### Exercise material
>>

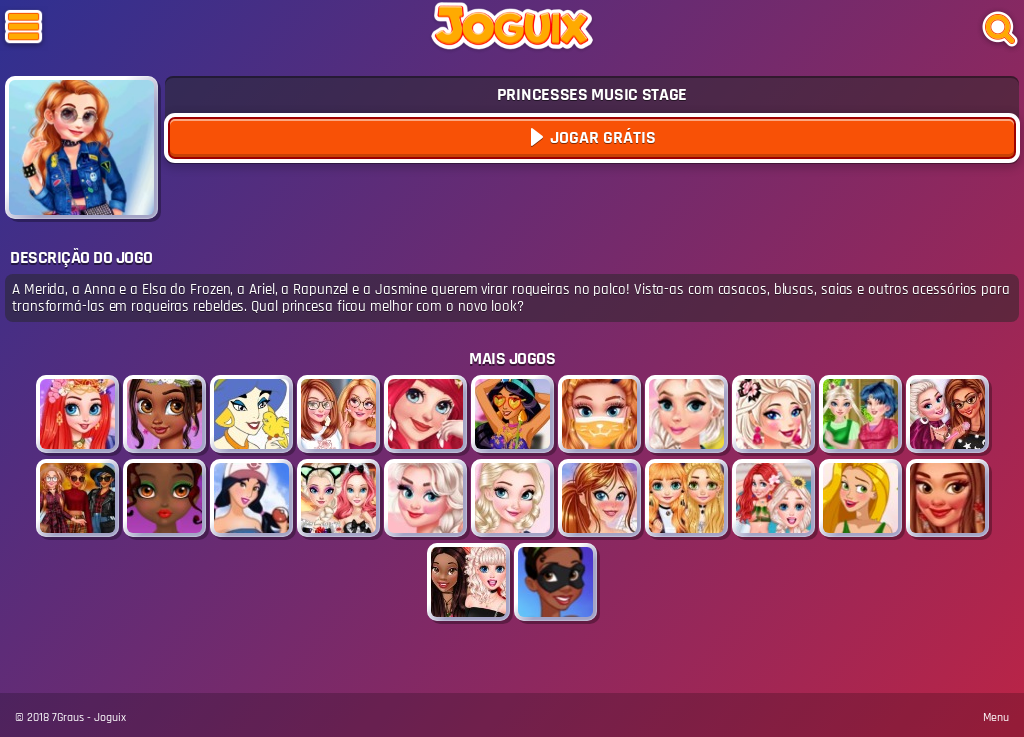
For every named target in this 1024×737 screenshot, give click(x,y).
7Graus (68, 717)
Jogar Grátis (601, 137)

<<
>>

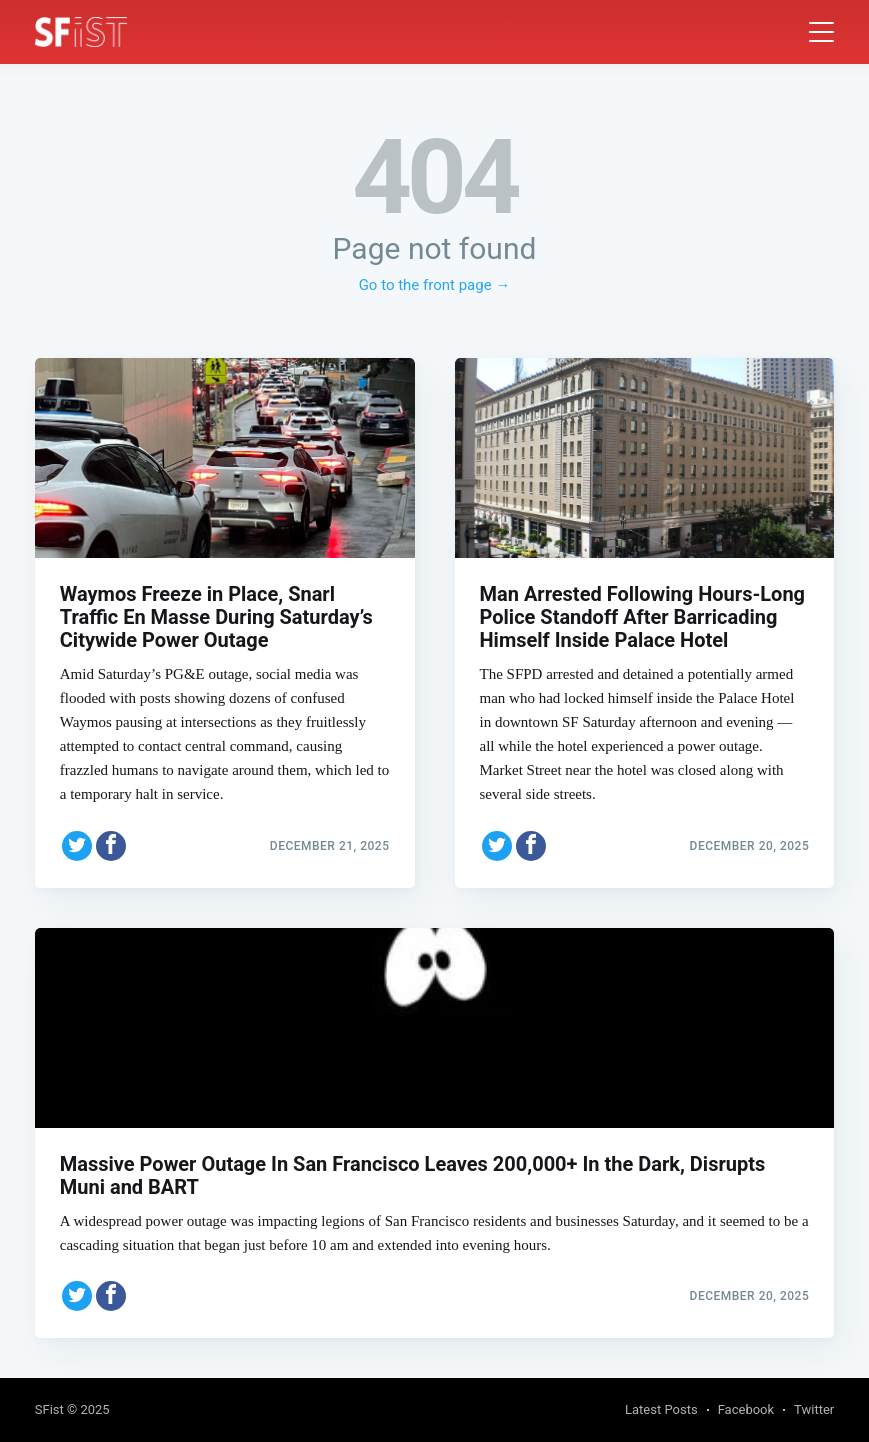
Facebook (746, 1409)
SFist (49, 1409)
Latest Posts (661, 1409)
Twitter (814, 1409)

<<

### Problem to solve
Reproduce exactly the lines of the records above from the one with "For every named" to the one with "Jogar Grátis (601, 137)", both included, and leave out everything else.

### Solution to this problem
For every named target in this 1024×737 screenshot, give click(x,y).
7Graus (68, 717)
Jogar Grátis (601, 137)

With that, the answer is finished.